I've bought and sold a couple more Quartz Airspeeds since, selling one to fund an Omega SMP 2264, which I love, which has the same quickset hour hand as the RT quartz, then another which went to fund a couple of experiments (which may go now) because I've another on the way this week, and managed to find a spare for a friend. NOS, but completely rebuilt with new luminova dial and hands, crown, seals, chrono hands, lumi bezel pip and bracelet.

Trouble is that every time I mention having one, someone else pops out of the wood work and asks to buy it. I'm also trying to work out if I can trade my Fortis for a Rolex and use the RT to replace the Fortis in the titanium centre minute chrono slot. But it's so hard to find the Fortis that I don't know if I dare risk trying it!


----------



## enkidu

HappyJack said:


> Trouble is that every time I mention having one, someone else pops out of the wood work and asks to buy it. I'm also trying to work out if I can trade my Fortis for a Rolex and use the RT to replace the Fortis in the titanium centre minute chrono slot. But it's so hard to find the Fortis that I don't know if I dare risk trying it!


I was tempted to send you a PM making an offer, but I figured that would be cruel and unusual. Congratulations on a great watch, wear it in good health!


----------



## enkidu

Hey HappyJack, meant to ask you, do you think the auto/5100 bezel and the quartz/251.262 bezel are interchangeable?


----------



## HappyJack

enkidu said:


> I was tempted to send you a PM making an offer, but I figured that would be cruel and unusual. Congratulations on a great watch, wear it in good health!


Funnily enough, I've just sourced one for a friend in California - I'll let him know to contact you if he wants to flip it.

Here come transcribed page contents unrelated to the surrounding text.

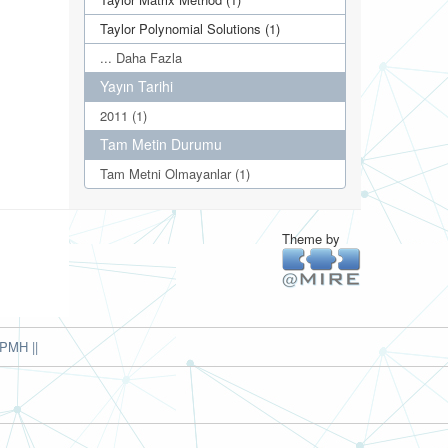
Taylor Polynomial Solutions (1)
... Daha Fazla
Yayın Tarihi
2011 (1)
Tam Metin Durumu
Tam Metni Olmayanlar (1)
Theme by
PMH ||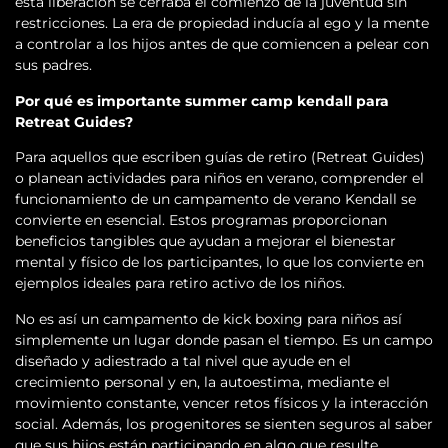
esta liberación se cerraba el comienzo de la juventud sin
restricciones. La era de propiedad inducía al ego y la mente
a controlar a los hijos antes de que comiencen a pelear con
sus padres.
Por qué es importante summer camp kendall para
Retreat Guides?
Para aquellos que escriben guías de retiro (Retreat Guides)
o planean actividades para niños en verano, comprender el
funcionamiento de un campamento de verano Kendall se
convierte en esencial. Estos programas proporcionan
beneficios tangibles que ayudan a mejorar el bienestar
mental y físico de los participantes, lo que los convierte en
ejemplos ideales para retiro activo de los niños.
No es así un campamento de kick boxing para niños así
simplemente un lugar donde pasan el tiempo. Es un campo
diseñado y adiestrado a tal nivel que ayude en el
crecimiento personal y en, la autoestima, mediante el
movimiento constante, vencer retos físicos y la interacción
social. Además, los progenitores se sienten seguros al saber
que sus hijos están participando en algo que resulte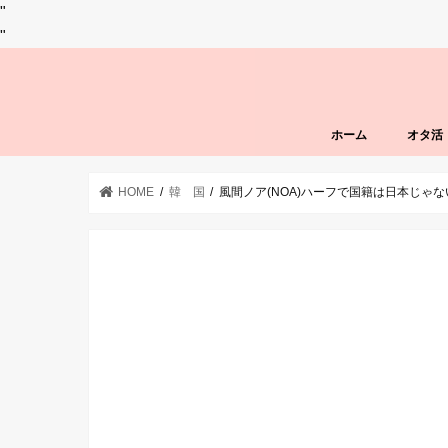
"
"
ホーム
オタ活
HOME
韓 国
風間ノア(NOA)ハーフで国籍は日本じゃ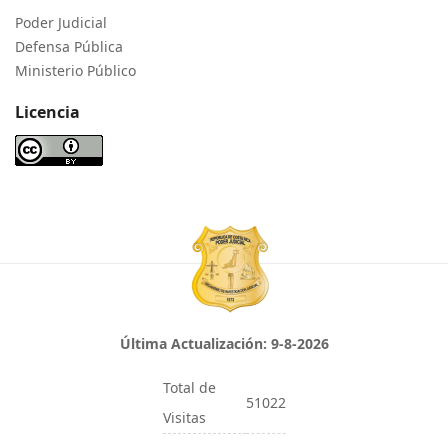
Poder Judicial
Defensa Pública
Ministerio Público
Licencia
Última Actualización:
9-8-2026
Total de
51022
Visitas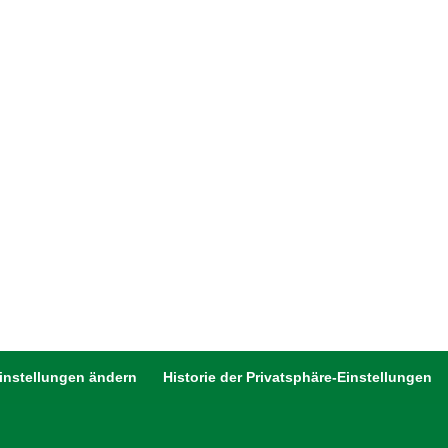
Einstellungen ändern
Historie der Privatsphäre-Einstellungen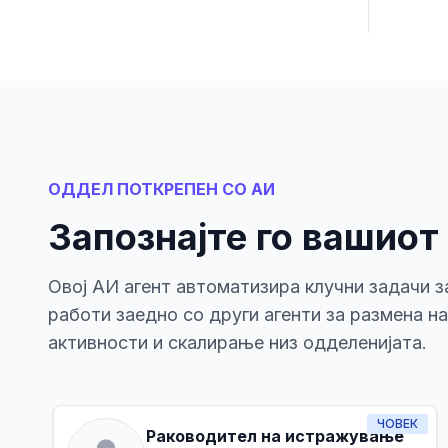
ОДДЕЛ ПОТКРЕПЕН СО АИ
Запознајте го вашиот
Овој АИ агент автоматизира клучни задачи з
работи заедно со други агенти за размена н
активности и скалирање низ одделенијата.
ЧОВЕК
Раководител на истражување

And, re the CD bezel, I'm told they don't fit - but I've recently sourced a quartz model case which appears to have been given a CD bezel off the auto. Apparently it doesn't turn properly, so my information may have been correct. But I'll let you know when I find out. If it does, perhaps we can work out a trade for your EZM1 ;-)


----------



## enkidu

HappyJack said:


> Funnily enough, I've just sourced one for a friend in California - I'll let him know to contact you if he wants to flip it.
> 
> And, re the CD bezel, I'm told they don't fit - but I've recently sourced a quartz model case which appears to have been given a CD bezel off the auto. Apparently it doesn't turn properly, so my information may have been correct. But I'll let you know when I find out. If it does, perhaps we can work out a trade for your EZM1 ;-)


Hey Jack, Sorry I missed this. I definitely would appreciate it if I got first bite at the watch. With regard to my EZM, I might be willing to make that trade... if I happened to have lost all my marbles the day before :-d.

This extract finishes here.